Alert reader F. e-mails from the "great unwashed middle of the country":
[S]ince the president hit the trail to gin-up the base, the house has been moving ever more into the red column on RCP. A while back, I thought the blues were going to hang on by making every house race local—not an unreasonable strategy. However, Obama has been out every day reminding those of us in the middle how far to the left he is from where he ran in 2008. He's firming up the wrong base.
Its amazing that the Blues don't understand that all BHO's comments, particularly the punish your enemies meme, are on FOX, talk radio and the Internet. Your trash talk goes right into the other guy's locker room.
It sure seems like there is something to this theory. Name a race where Obama's intervention has saved the day for a Democrat ... Barbara Boxer seems like the most likely savee. She has welcomed Obama's help. But even her race is far from a done deal (see latest Rasmussen poll). I'd take Nate Silver's odds on Fiorina (93–7) ...

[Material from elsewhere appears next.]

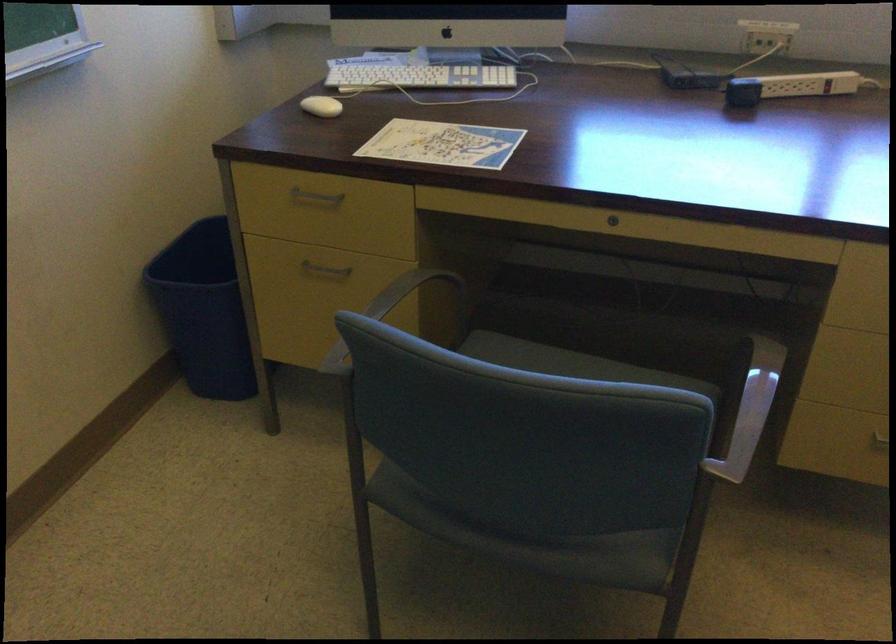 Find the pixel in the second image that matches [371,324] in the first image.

P.S.: Note that the "locker room" analogy is slightly misleading. It's not just that rousing the Dem base also rouses the GOP base (which can hardly be roused more than it already is anyway). It's that rousing the Dem base alienates the middle. Were Dems always faced with that base-vs.-middle tradeoff? On issues like immigration reform, it seems like they are now. (Welfare was a base-vs.-middle issue, of course. The middle hated welfare. But Dems could always soft-pedal and hide their cash-dispensing programs in the fine print while pretending that they were requiring work—and then relying on other issues to mobilize the base. On immigration, it seems as if the only way to rouse the Dems' Latino base, Obama-style, is to shout your support for an immigration amnesty from the rooftops, where the middle can also hear it.) ...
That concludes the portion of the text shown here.